■ PROBLEM
Go through the entries below and copy each line containing the word "thought".

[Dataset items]
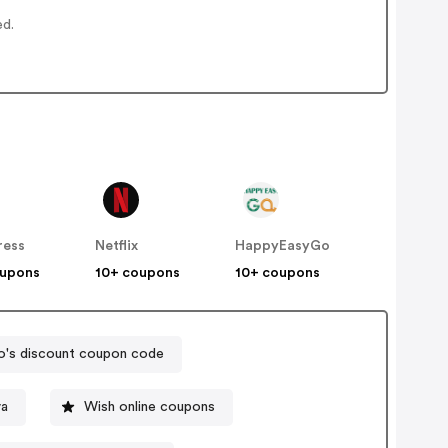
ed.
ress
Netflix
HappyEasyGo
oupons
10+ coupons
10+ coupons
's discount coupon code
va
Wish online coupons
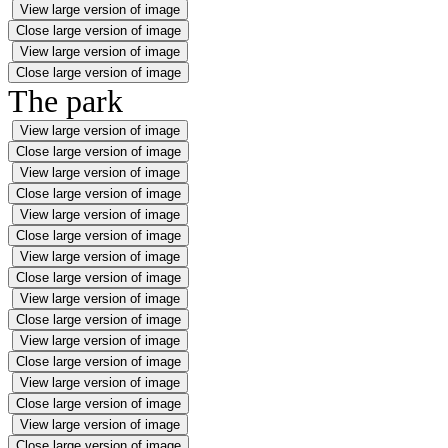
View large version of image
Close large version of image
View large version of image
Close large version of image
The park
View large version of image
Close large version of image
View large version of image
Close large version of image
View large version of image
Close large version of image
View large version of image
Close large version of image
View large version of image
Close large version of image
View large version of image
Close large version of image
View large version of image
Close large version of image
View large version of image
Close large version of image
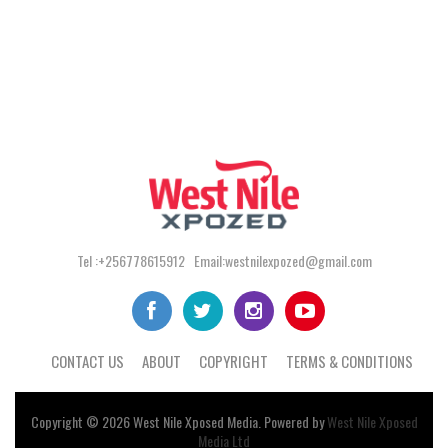
Tel :+256778615912 Email:westnilexpozed@gmail.com
CONTACT US
ABOUT
COPYRIGHT
TERMS & CONDITIONS
Copyright © 2026
West Nile
Xposed
Media
. Powered by
West Nile Xposed
Media Ltd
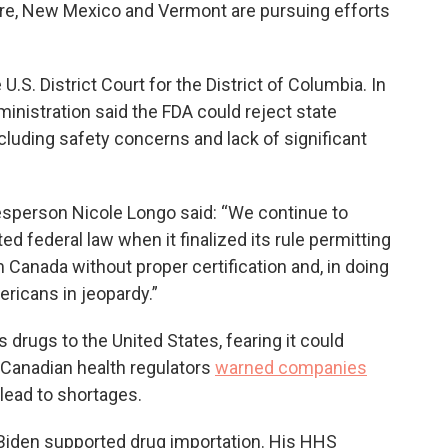
ire, New Mexico and Vermont are pursuing efforts
.S. District Court for the District of Columbia. In
administration said the FDA could reject state
cluding safety concerns and lack of significant
sperson Nicole Longo said: “We continue to
ed federal law when it finalized its rule permitting
Canada without proper certification and, in doing
ericans in jeopardy.”
s drugs to the United States, fearing it could
 Canadian health regulators
warned companies
 lead to shortages.
 Biden supported drug importation. His HHS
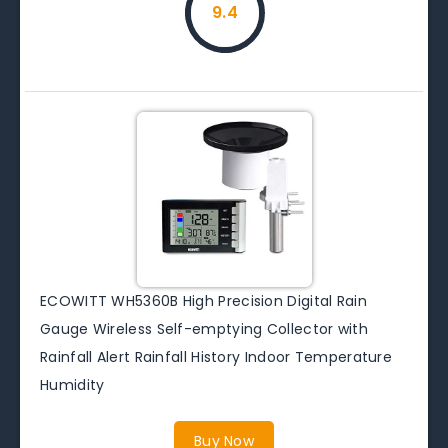
9.4
ECOWITT WH5360B High Precision Digital Rain
Gauge Wireless Self-emptying Collector with
Rainfall Alert Rainfall History Indoor Temperature
Humidity
Buy Now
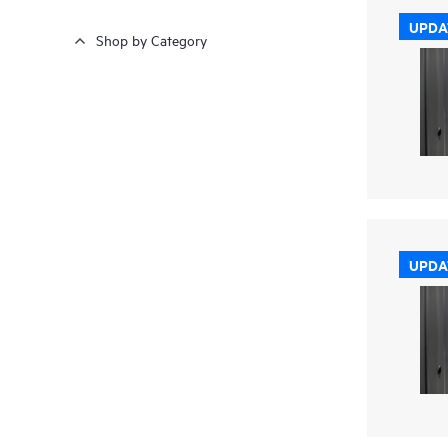
UPDA
Shop by Category
UPDA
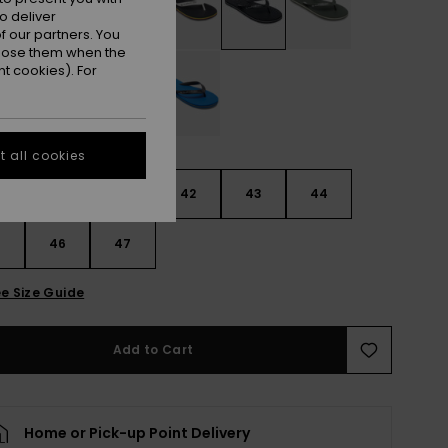
o deliver
 our partners. You
ppose them when the
t cookies). For
 all cookies
9
40
41
42
43
44
5
46
47
e Size Guide
Add to Cart
Home or Pick-up Point Delivery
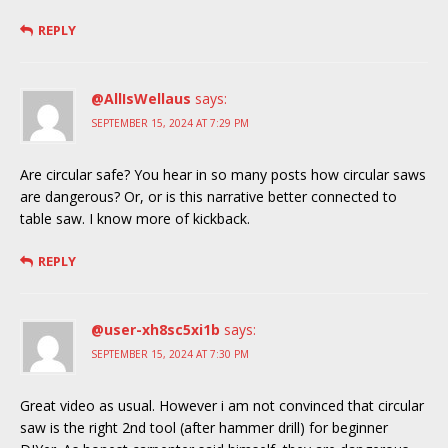
REPLY
@AllIsWellaus
says:
SEPTEMBER 15, 2024 AT 7:29 PM
Are circular safe? You hear in so many posts how circular saws
are dangerous? Or, or is this narrative better connected to
table saw. I know more of kickback.
REPLY
@user-xh8sc5xi1b
says:
SEPTEMBER 15, 2024 AT 7:30 PM
Great video as usual. However i am not convinced that circular
saw is the right 2nd tool (after hammer drill) for beginner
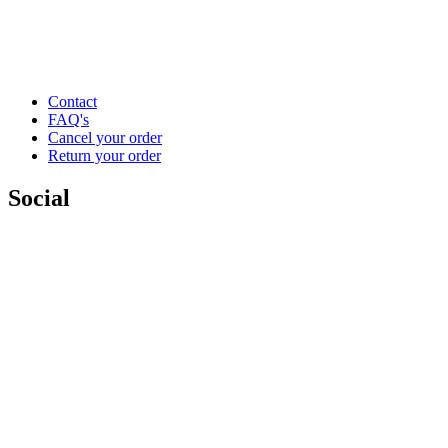
Contact
FAQ's
Cancel your order
Return your order
Social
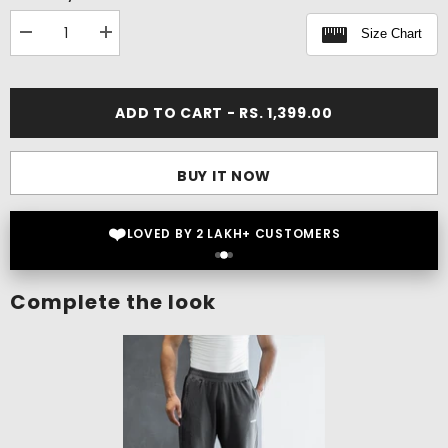
Size Chart
Decrease
Increase
quantity
quantity
for
for
Flex
Flex
Oversize
Oversize
ADD TO CART - RS. 1,399.00
T-
T-
shirt
shirt
BUY IT NOW
❤️
LOVED BY 2 LAKH+ CUSTOMERS
Complete the look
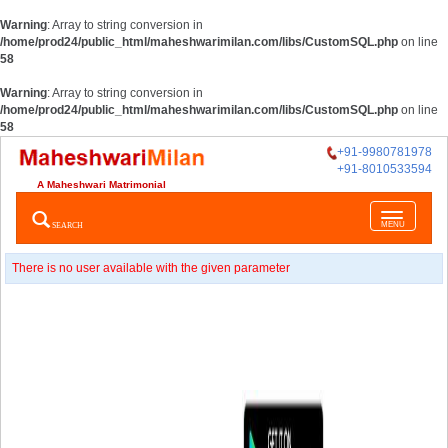
Warning
: Array to string conversion in
/home/prod24/public_html/maheshwarimilan.com/libs/CustomSQL.php
on line
58
Warning
: Array to string conversion in
/home/prod24/public_html/maheshwarimilan.com/libs/CustomSQL.php
on line
58
+91-9980781978
+91-8010533594
A Maheshwari Matrimonial
Toggle
SEARCH
MENU
navigatio
There is no user available with the given parameter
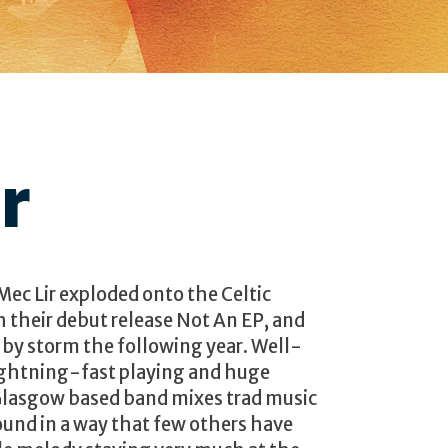
r
ec Lir exploded onto the Celtic
h their debut release Not An EP, and
 by storm the following year. Well-
lightning-fast playing and huge
Glasgow based band mixes trad music
ound in a way that few others have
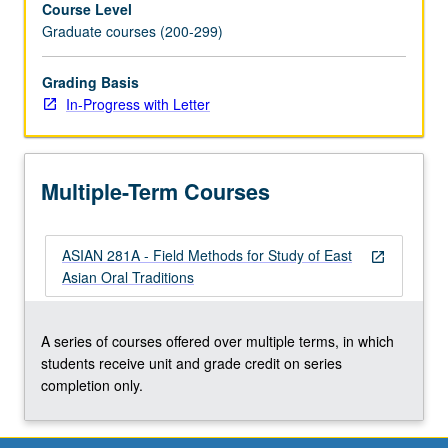
Course Level
of
Graduate courses (200-299)
approaches
ranging
from
Grading Basis
written
In-Progress with Letter
transcription
and
textualization
Multiple-Term Courses
to
audio
and
ASIAN 281A - Field Methods for Study of East
video
open_in_new
Asian Oral Traditions
presentations.
S/U
or
A series of courses offered over multiple terms, in which
letter
students receive unit and grade credit on series
grading.
completion only.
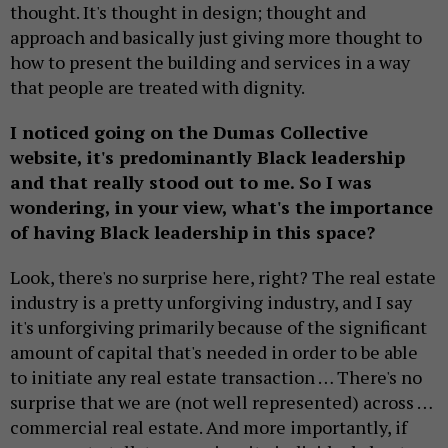
thought. It's thought in design; thought and
approach and basically just giving more thought to
how to present the building and services in a way
that people are treated with dignity.
I noticed going on the Dumas Collective
website, it's predominantly Black leadership
and that really stood out to me. So I was
wondering, in your view, what's the importance
of having Black leadership in this space?
Look, there's no surprise here, right? The real estate
industry is a pretty unforgiving industry, and I say
it's unforgiving primarily because of the significant
amount of capital that's needed in order to be able
to initiate any real estate transaction … There's no
surprise that we are (not well represented) across …
commercial real estate. And more importantly, if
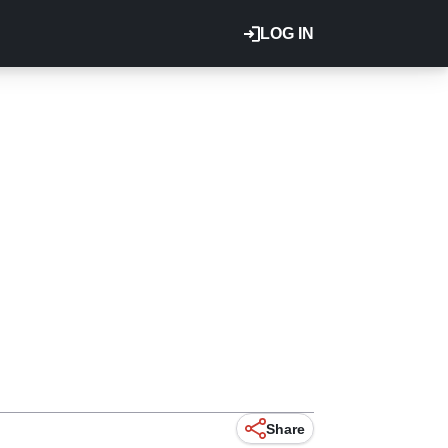
LOG IN
Share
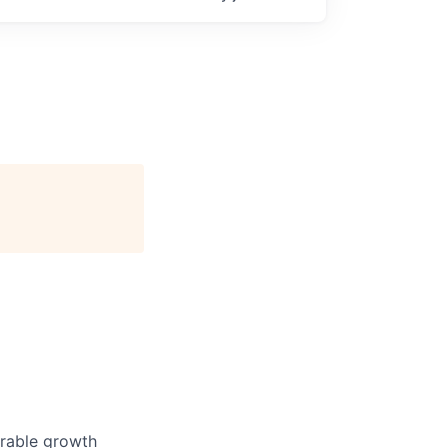
urable growth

■ SOLUTION TO THE PROBLEM
thought. It's thought in design; thought and
approach and basically just giving more thought to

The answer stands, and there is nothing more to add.